La legittimità della condotta della Banca nella concessione di credito ad un’impresa in difficoltà presuppone, quindi, il compimento da parte della medesima di una valutazione preventiva da cui sia possibile desumere ragionevoli prospettive di risanamento in capo al soggetto richiedente il finanziamento; tale valutazione ex ante dovrà essere effettuata, “sulla base di documenti, dati e notizie acquisite”, da cui possa in buona fede desumersi la volontà e la possibilità del soggetto finanziato di utilizzare il credito allo scopo del risanamento aziendale, secondo un progetto oggettivo, ragionevole e fattibile.
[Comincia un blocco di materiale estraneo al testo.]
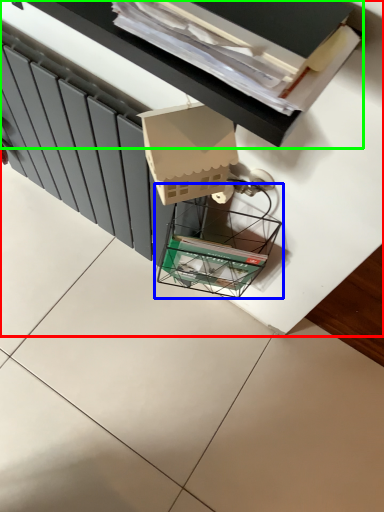 Question: Which object is positioned farthest from furniture (highlighted by a red box)? Select from glass box (highlighted by a blue box) and vanity (highlighted by a green box).

Choices:
 (A) glass box
 (B) vanity

Answer: (B) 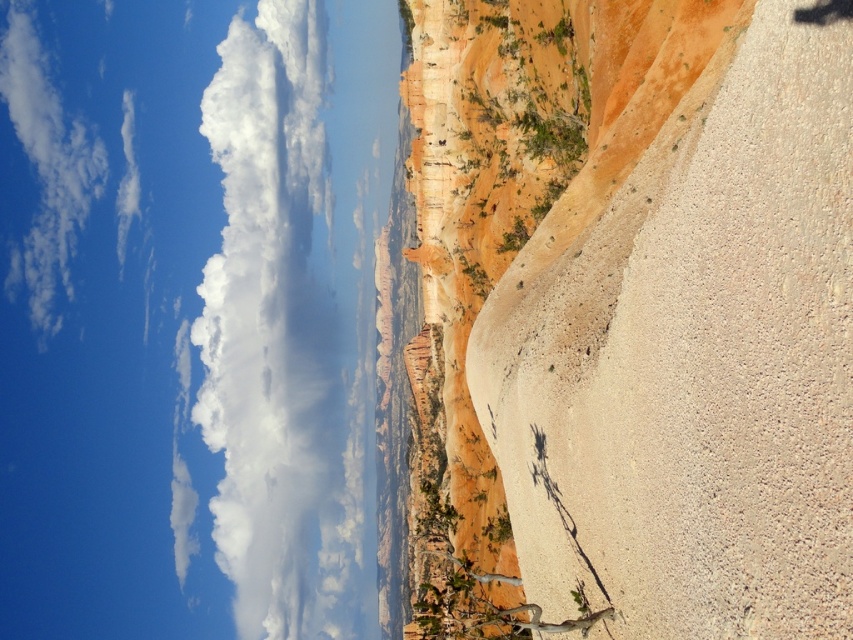 Question: Can you confirm if rustic sandstone cliff at right is positioned above white fluffy cloud at upper left?

Choices:
 (A) yes
 (B) no

Answer: (A)

Question: Does rustic sandstone cliff at right have a lesser width compared to white fluffy cloud at upper left?

Choices:
 (A) yes
 (B) no

Answer: (A)

Question: From the image, what is the correct spatial relationship of rustic sandstone cliff at right in relation to white fluffy cloud at upper left?

Choices:
 (A) left
 (B) right

Answer: (B)

Question: Which point is farther to the camera?

Choices:
 (A) rustic sandstone cliff at right
 (B) white fluffy cloud at upper left

Answer: (B)

Question: Among these points, which one is farthest from the camera?

Choices:
 (A) (798, 17)
 (B) (228, 353)

Answer: (B) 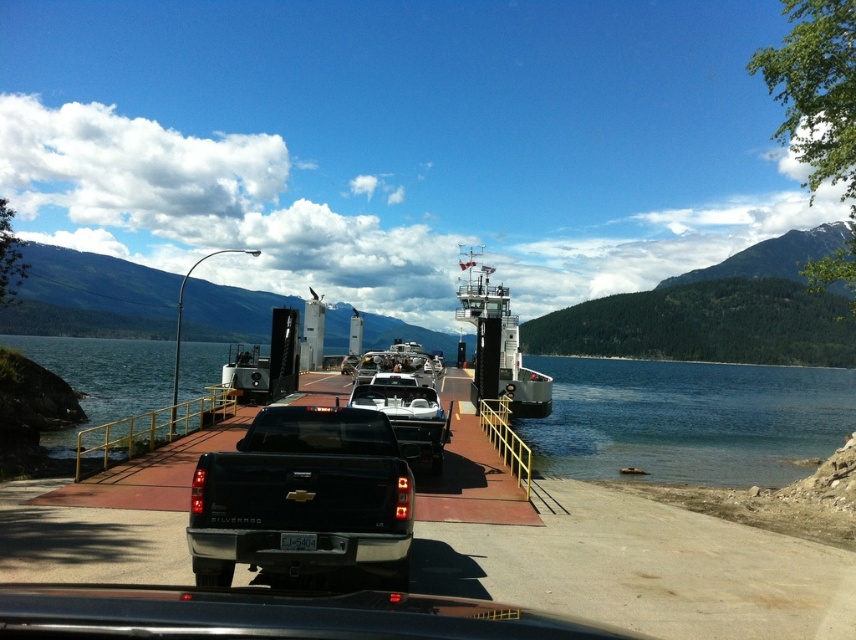 Question: Is black matte truck at center bigger than metallic silver boat at center?

Choices:
 (A) yes
 (B) no

Answer: (A)

Question: Which is nearer to the black matte truck at center?

Choices:
 (A) metallic silver boat at center
 (B) clear water at center
 (C) metallic gray boat at center

Answer: (A)

Question: Observing the image, what is the correct spatial positioning of clear water at center in reference to metallic silver boat at center?

Choices:
 (A) above
 (B) below

Answer: (B)

Question: Among these objects, which one is farthest from the camera?

Choices:
 (A) metallic gray boat at center
 (B) metallic silver boat at center
 (C) clear water at center
 (D) clear blue water at center

Answer: (A)

Question: Is clear water at center thinner than metallic gray boat at center?

Choices:
 (A) yes
 (B) no

Answer: (B)

Question: Which of the following is the farthest from the observer?

Choices:
 (A) (664, 477)
 (B) (544, 392)
 (C) (79, 428)
 (D) (373, 403)

Answer: (C) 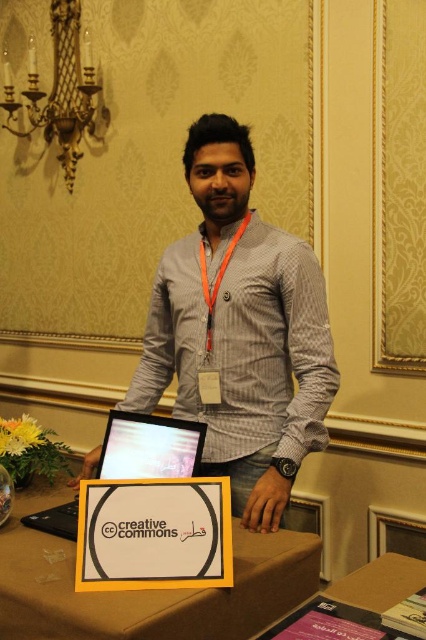 Question: Which object appears farthest from the camera in this image?

Choices:
 (A) yellow fabric table at center
 (B) orange fabric lanyard at center

Answer: (B)

Question: Is yellow fabric table at center below white paper at center?

Choices:
 (A) no
 (B) yes

Answer: (B)

Question: Among these objects, which one is nearest to the camera?

Choices:
 (A) orange fabric lanyard at center
 (B) yellow fabric table at center
 (C) satin black laptop at center

Answer: (B)

Question: Is gray woven shirt at center thinner than satin black laptop at center?

Choices:
 (A) no
 (B) yes

Answer: (A)

Question: Does orange fabric lanyard at center have a greater width compared to skinny orange lanyard at center?

Choices:
 (A) no
 (B) yes

Answer: (B)

Question: Among these points, which one is farthest from the camera?

Choices:
 (A) (204, 627)
 (B) (206, 285)

Answer: (B)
Come ineccepibilmente chiarito dalla Suprema Corte, “quel che rileva, dunque, non è più il fatto in sé che l’impresa finanziata sia in istato di crisi o d’insolvenza, pur noto al finanziatore, onde questi abbia così cagionato un ritardo nella dichiarazione di fallimento: quel che rileva è unicamente l’insussistenza di fondate prospettive, in base a ragionevolezza e ad una valutazione ex ante, di superamento di quella crisi. In sostanza, sovente il confine tra finanziamento “meritevole” e finanziamento “abusivo” si fonderà sulla ragionevolezza e fattibilità di un piano aziendale”.
La valutazione del piano industriale eseguita in conformità al principio generale di “ragionevolezza” assurge, dunque, ad elemento dirimente al fine di escludere l’eventuale responsabilità della Banca per incauto affidamento di credito ad un’impresa in crisi.
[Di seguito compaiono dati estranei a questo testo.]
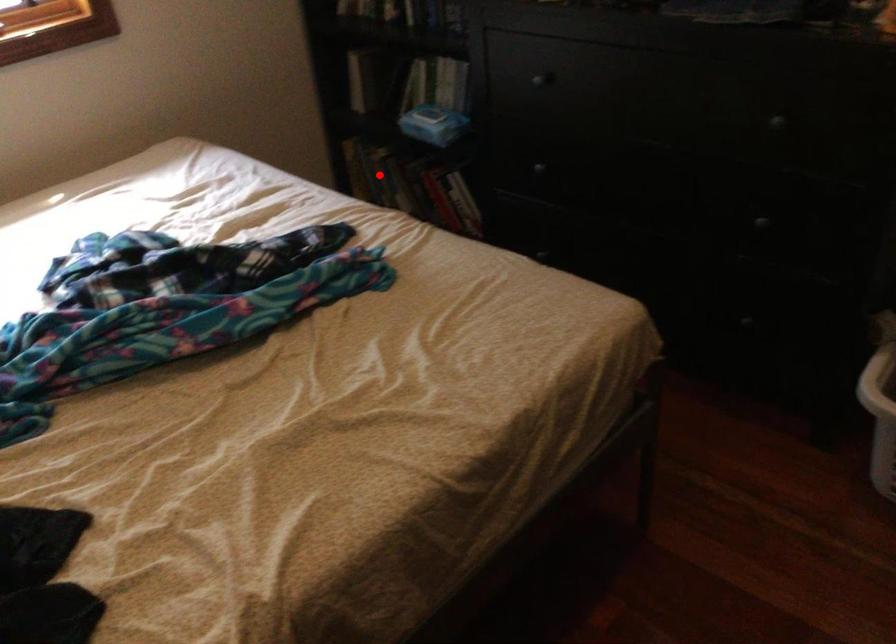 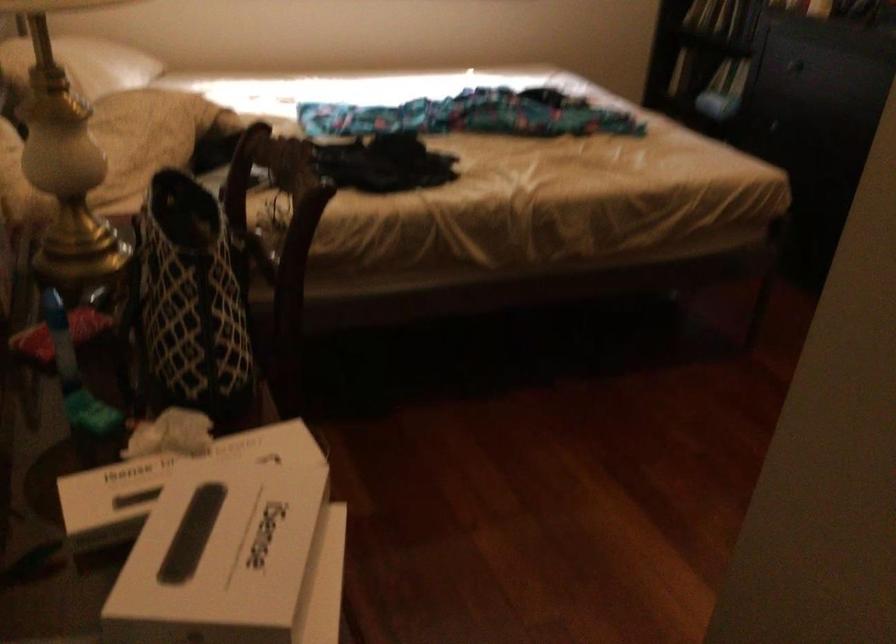 Question: I am providing you with two images of the same scene from different viewpoints. A red point is marked on the first image. At the location where the point appears in image 1, is it still visible in image 2?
3. Le strategie difensive alla luce del nuovo orientamento giurisprudenziale
La Suprema Corte mostra grande equilibrio nel comprendere che la legittimazione autonoma del curatore ad agire nei confronti della Banca può aprire un ampio e articolato fronte di iniziative giudiziarie e, come si è visto, individua una preziosa contromisura idonea a paralizzare l’eventuale promozione “a tappeto” di cause civili.
La Banca può evitare, con buona approssimazione, di incorrere in responsabilità laddove sia in grado di provare ex post di avere valutato ex ante l’adeguatezza del piano industriale predisposto dall’impresa finanziata, anche quando sia evidente e palese lo stato di insolvenza ed anche al di fuori di una specifica procedura di risanamento.
Diviene strategico per il ceto bancario dotarsi di documentati processi valutativi riguardanti la fattibilità delle assumption contenute nei piani industriali predisposti dal cliente; in assenza di ciò il rischio concreto è che le procedure concorsuali cerchino legittimamente di pescare nelle deep pocket degli istituti bancari.